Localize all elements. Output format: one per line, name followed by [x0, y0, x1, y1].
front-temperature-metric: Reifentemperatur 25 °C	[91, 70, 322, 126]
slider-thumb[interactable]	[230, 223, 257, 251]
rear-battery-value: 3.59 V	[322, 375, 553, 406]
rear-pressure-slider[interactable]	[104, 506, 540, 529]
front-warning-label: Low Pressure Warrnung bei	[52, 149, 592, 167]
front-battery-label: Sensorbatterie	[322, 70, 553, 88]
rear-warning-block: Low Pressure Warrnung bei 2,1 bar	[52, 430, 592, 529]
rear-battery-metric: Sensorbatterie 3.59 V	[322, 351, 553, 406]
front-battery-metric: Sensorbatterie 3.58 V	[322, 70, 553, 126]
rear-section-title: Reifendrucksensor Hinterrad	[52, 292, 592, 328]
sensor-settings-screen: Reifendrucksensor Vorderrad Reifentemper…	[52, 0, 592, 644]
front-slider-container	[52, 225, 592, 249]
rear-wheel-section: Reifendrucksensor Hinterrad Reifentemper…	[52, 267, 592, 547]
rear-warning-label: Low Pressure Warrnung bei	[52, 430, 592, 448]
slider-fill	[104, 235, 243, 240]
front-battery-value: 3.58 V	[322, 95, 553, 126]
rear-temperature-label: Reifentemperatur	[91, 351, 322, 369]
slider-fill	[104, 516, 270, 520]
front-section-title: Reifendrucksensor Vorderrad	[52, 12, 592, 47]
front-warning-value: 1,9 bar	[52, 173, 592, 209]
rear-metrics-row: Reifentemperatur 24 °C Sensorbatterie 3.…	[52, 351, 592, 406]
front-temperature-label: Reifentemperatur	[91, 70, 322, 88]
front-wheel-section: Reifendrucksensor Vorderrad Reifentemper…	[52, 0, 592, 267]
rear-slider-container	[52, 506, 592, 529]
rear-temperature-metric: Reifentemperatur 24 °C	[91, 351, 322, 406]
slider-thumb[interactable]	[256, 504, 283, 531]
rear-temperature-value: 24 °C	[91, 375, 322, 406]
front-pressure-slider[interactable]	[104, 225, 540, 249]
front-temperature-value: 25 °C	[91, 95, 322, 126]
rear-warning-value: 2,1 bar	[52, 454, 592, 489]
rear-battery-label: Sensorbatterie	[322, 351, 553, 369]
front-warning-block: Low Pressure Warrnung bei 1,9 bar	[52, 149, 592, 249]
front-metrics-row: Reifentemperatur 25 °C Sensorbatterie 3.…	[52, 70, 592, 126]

_ _ _

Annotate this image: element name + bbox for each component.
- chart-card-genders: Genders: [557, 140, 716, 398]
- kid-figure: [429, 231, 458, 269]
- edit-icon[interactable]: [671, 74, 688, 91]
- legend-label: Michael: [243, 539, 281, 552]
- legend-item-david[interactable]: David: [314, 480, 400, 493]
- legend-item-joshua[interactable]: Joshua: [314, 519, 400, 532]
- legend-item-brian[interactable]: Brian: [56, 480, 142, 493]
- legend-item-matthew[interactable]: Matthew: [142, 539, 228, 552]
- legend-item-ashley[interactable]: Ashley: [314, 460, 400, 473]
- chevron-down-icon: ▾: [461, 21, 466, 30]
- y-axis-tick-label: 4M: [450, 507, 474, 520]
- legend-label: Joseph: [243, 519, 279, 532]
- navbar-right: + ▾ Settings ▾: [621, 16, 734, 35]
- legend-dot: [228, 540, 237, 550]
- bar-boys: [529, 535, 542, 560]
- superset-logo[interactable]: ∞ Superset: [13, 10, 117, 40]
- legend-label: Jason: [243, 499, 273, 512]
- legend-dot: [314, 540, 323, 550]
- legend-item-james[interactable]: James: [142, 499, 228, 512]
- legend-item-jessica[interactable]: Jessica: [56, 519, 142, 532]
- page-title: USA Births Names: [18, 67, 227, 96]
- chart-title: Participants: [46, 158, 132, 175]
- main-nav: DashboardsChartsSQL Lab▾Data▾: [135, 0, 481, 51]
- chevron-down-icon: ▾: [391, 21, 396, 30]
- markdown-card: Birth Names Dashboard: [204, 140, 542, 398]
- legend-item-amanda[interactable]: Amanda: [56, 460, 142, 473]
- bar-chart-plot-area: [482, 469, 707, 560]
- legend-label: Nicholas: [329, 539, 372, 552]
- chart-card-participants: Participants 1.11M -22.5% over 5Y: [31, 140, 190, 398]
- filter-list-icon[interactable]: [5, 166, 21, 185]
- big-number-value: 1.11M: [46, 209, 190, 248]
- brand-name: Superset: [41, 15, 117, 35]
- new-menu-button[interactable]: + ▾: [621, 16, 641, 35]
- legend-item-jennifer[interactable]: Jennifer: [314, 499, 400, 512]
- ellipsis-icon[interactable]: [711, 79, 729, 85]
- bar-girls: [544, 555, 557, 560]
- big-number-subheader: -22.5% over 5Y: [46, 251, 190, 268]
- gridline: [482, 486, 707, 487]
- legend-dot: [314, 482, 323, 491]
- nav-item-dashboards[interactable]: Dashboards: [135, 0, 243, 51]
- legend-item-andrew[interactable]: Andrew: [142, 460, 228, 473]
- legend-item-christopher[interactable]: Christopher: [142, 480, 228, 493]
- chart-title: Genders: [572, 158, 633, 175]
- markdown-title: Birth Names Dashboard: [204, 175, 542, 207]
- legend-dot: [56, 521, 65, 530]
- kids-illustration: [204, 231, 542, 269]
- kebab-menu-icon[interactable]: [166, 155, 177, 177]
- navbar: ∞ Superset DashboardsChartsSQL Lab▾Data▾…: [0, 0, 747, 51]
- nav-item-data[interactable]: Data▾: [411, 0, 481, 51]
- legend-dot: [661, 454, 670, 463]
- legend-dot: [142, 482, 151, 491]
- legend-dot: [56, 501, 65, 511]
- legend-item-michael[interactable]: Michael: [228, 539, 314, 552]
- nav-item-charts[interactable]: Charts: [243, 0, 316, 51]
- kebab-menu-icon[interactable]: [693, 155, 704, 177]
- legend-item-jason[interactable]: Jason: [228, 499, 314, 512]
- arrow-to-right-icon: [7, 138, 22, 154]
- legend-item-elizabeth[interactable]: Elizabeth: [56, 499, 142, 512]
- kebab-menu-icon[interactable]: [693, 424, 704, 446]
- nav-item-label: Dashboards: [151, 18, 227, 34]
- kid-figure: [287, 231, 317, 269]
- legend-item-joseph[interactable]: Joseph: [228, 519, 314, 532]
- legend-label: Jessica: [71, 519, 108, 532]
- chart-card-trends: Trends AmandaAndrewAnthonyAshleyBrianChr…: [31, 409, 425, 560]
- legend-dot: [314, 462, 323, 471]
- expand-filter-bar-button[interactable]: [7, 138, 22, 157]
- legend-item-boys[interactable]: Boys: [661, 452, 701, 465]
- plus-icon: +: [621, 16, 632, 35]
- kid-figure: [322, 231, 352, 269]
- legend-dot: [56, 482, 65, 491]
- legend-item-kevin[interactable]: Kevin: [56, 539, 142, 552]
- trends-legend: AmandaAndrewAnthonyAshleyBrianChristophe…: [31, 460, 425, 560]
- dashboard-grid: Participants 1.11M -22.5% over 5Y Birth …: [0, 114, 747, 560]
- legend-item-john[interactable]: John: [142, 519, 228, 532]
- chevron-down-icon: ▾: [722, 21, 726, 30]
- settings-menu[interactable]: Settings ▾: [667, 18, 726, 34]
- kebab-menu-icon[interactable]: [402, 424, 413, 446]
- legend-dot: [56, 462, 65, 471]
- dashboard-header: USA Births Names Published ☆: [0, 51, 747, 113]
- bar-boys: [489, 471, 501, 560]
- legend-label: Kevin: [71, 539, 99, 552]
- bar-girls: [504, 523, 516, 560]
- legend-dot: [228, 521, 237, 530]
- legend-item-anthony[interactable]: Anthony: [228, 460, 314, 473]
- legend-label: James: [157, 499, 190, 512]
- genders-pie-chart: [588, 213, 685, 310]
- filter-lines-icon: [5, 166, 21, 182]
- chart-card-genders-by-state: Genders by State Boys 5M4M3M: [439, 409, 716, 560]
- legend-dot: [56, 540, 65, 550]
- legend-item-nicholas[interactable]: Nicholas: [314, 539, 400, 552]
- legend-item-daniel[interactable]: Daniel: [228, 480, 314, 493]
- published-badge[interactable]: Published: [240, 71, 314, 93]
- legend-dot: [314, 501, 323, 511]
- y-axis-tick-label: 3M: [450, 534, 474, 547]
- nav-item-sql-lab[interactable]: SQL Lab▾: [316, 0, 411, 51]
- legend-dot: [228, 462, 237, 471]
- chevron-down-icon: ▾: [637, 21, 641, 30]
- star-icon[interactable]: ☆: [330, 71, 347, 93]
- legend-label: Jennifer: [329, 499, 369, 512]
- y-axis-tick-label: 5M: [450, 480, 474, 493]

_ _ _

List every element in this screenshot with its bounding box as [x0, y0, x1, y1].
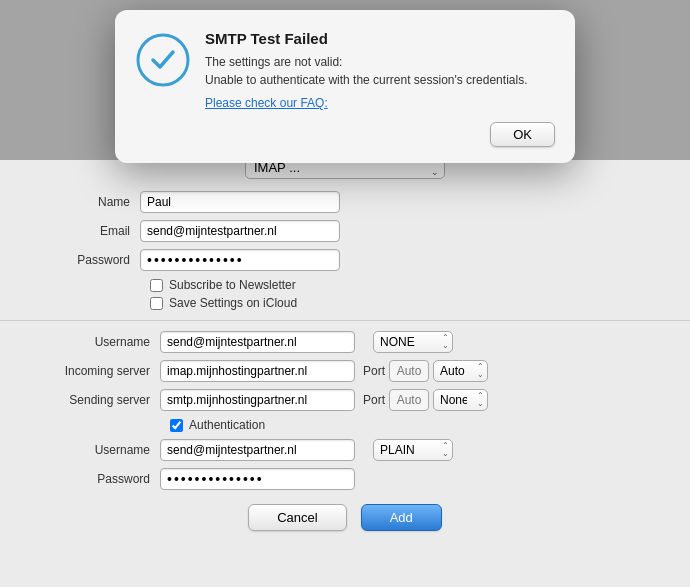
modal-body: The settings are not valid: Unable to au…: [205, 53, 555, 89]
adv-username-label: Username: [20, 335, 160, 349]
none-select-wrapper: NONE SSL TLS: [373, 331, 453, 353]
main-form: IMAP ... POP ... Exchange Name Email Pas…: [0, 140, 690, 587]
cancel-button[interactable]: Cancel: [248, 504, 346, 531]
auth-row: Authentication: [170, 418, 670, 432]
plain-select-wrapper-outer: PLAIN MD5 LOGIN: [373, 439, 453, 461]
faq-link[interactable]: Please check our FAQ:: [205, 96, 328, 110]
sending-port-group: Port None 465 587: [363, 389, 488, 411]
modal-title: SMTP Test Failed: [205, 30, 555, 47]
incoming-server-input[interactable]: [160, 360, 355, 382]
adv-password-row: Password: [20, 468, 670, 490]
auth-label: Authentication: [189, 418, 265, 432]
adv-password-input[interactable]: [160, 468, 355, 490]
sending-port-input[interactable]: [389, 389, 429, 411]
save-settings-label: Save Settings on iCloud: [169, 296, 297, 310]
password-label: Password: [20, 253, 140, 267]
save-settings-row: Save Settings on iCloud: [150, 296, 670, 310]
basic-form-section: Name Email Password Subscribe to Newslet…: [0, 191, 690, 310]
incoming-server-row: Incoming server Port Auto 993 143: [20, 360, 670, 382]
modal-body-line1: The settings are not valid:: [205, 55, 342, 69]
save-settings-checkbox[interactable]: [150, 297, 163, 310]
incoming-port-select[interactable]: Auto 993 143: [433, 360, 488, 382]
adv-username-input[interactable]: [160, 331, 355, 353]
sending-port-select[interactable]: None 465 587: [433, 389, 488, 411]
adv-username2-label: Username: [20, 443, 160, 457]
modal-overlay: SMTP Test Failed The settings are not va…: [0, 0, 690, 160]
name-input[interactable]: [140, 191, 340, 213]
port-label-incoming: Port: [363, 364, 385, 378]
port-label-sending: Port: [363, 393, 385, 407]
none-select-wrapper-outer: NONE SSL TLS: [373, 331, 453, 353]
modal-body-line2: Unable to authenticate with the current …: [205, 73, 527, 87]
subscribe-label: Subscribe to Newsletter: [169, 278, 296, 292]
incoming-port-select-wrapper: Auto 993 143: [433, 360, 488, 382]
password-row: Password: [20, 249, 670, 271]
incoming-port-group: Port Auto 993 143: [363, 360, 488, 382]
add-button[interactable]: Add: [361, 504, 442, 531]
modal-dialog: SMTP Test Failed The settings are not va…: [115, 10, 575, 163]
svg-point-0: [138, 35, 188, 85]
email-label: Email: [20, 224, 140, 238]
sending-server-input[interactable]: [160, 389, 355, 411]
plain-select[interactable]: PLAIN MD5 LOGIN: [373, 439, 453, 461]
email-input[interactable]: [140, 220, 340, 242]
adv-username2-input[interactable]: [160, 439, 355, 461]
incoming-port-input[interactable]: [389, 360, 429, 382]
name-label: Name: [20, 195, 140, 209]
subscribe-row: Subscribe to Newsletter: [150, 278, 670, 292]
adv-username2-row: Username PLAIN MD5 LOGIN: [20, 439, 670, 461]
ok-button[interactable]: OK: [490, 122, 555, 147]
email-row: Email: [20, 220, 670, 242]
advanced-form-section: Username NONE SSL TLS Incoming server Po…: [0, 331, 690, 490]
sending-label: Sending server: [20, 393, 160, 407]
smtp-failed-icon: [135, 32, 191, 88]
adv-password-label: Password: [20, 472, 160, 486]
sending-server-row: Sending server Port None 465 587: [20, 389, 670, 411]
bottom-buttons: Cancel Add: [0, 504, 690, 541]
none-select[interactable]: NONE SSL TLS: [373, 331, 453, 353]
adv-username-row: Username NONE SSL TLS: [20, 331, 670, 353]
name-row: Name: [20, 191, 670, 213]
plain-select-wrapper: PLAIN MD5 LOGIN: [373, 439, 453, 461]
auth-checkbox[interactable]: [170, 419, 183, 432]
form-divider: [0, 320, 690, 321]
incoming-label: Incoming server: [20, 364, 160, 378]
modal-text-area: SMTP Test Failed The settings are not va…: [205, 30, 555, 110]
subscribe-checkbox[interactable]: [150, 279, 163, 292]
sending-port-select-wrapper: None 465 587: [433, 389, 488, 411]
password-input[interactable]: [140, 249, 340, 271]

_ _ _

* [Exercise aim]: Search the material above for the string "wheel". Show every line that holds it.

* [Written reply]:
rear-wheel-section: Reifendrucksensor Hinterrad Reifentemper…	[52, 267, 592, 547]
front-wheel-section: Reifendrucksensor Vorderrad Reifentemper…	[52, 0, 592, 267]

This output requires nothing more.